Italy has "evolved from a logistics base" to a "de facto base of operations" for GSPC activities targeting Europe, says the Jamestown report. Algerian GSPC operatives based out of a Milan mosque were first arrested in 2002 for illegally acquiring explosives and weapons. In 2005, Italian police detained five of 11 Algerians suspected of belonging to the GSPC and investigated their involvement in a failed terrorist attack against the Spanish National Court in Madrid, among other incidents. "GSPC cells in Italy employ a dual-track approach to planning terrorist attacks and provide support infrastructure - safe houses, communications, weapons ... and [forged documents] to cells elsewhere in Europe," the report noted. However, the terror group has singled out France as its primary foreign target. In January 2005, French authorities arrested 11 suspects with ties to the GSPC and charged them with recruiting suicide bombers to send to Iraq. In September, police seized three other Algerians affiliated with the GSPC purported to be preparing to bomb the Paris subway. "The only way to discipline France is jihad and Islamic martyrdom," group leaders said in a statement. "France is our Enemy No 1, the enemy of our religion, the enemy of our community."
Spain, too, has seen a spike in GSPC activity. Authorities there arrested 20 suspected terrorists on January 12 in Barcelona and Madrid. Among them were Moroccan-born Omar Nakhcha, the head of a GSPC cell said to recruit and give logistical support to Iraq-bound militants and suicide bombers. A spokesman for Spain's Interior Ministry said one of the group's recruits was responsible for a suicide attack in November 2003 in Nasiriyah, Iraq, that killed 19 Italians and nine Iraqis. Nakhcha, for his part, is thought to have led a cell of a shadowy GSPC affiliate, the Moroccan Islamic Combatant Group, that helped the escape of three suspects in the 2004 Madrid train bombings that killed 191 people and participated in the 2003 Casablanca attacks.

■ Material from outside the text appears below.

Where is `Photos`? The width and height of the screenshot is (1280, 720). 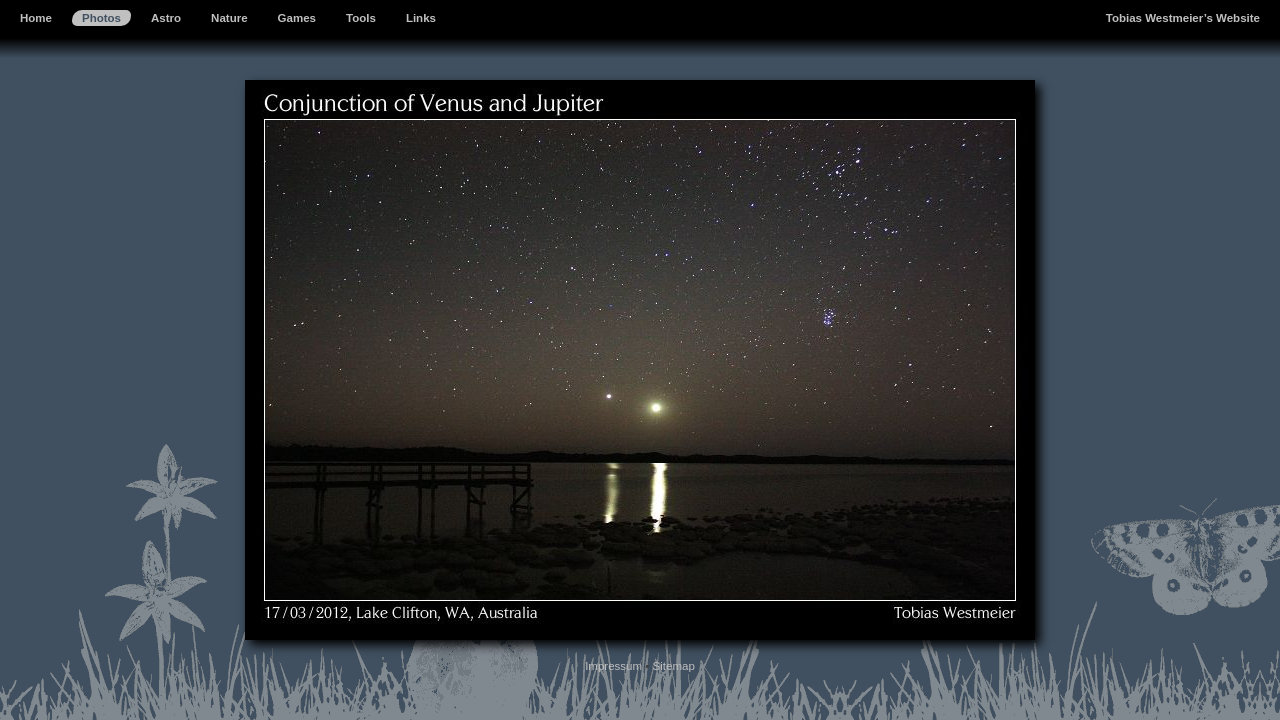 Photos is located at coordinates (101, 18).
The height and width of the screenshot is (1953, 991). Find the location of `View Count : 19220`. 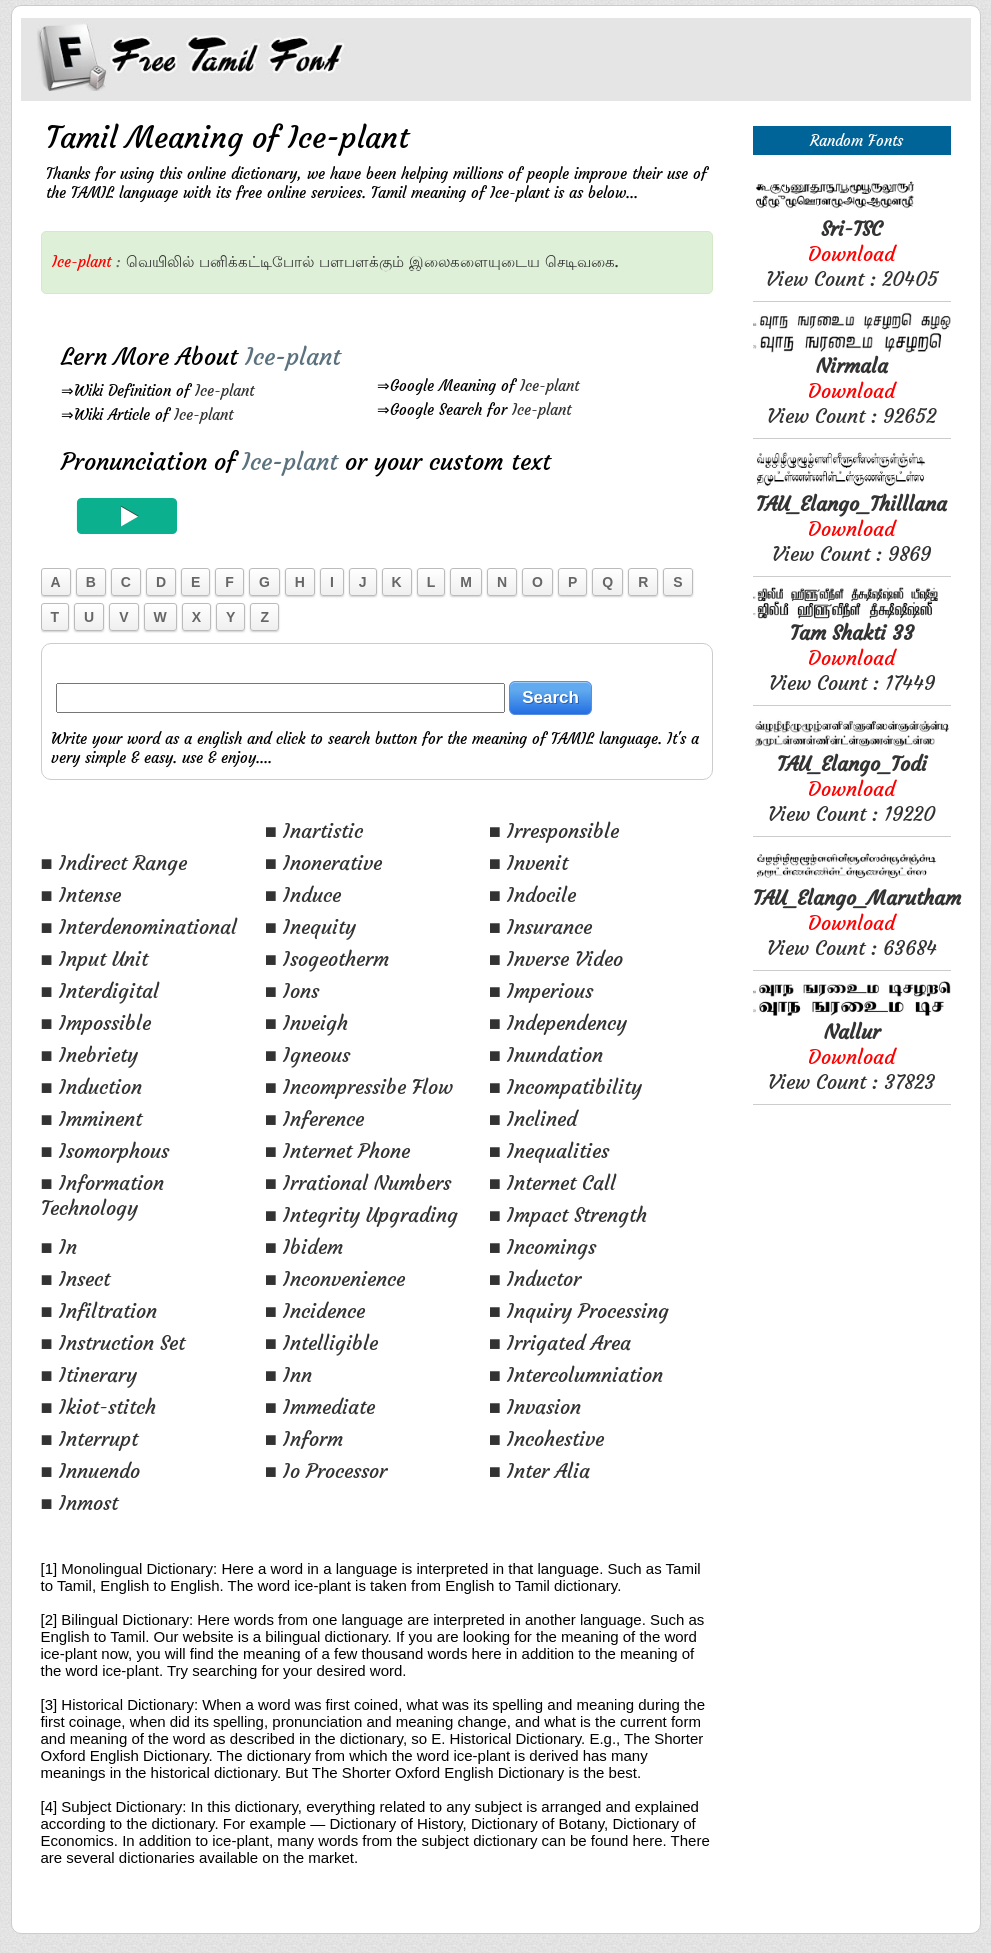 View Count : 19220 is located at coordinates (851, 788).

A prominent Spanish judge and the head of France's domestic security service are carrying out extensive inquiries into loose-knit terror networks in both countries. Those arrested have disclosed information on interconnected cells responsible for recruitment, falsifying documents and acquiring explosive materials. At least 50 French Arabs have journeyed to Iraq for suicide operations over the past two years, according to one Spanish research institute. Western intelligence agencies estimate the GSPC has an exile network of 800-900 active operatives and supporters spread throughout Europe. So far arrests have been made in Italy, France, Spain, Belgium, Britain and the Netherlands, but authorities fear that the group may hold a growing appeal to the thousands of frustrated young Muslims who idle at the fringes of major European cities.

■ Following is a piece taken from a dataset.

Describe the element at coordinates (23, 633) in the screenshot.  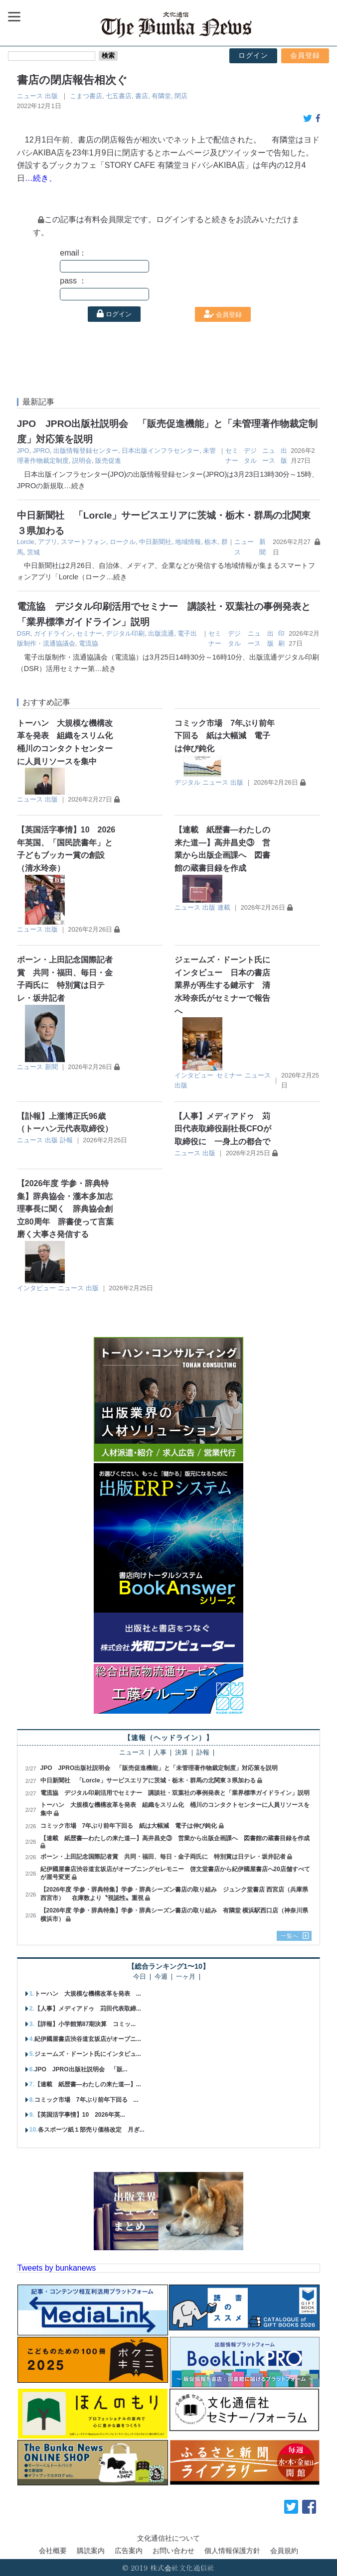 I see `DSR` at that location.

North America has not been bypassed by the GPSC either. A Toronto-based cell that had included an al-Qaeda-trained bomb-maker was broken up in November. Ahmed Ressam, an Algerian militant recruited by the GSPC, was arrested by US authorities in Seattle after crossing from Canada. Tried on charges he planned to blow up Los Angeles International Airport on New Year's Eve 1999, he was sentenced to 22 years in prison.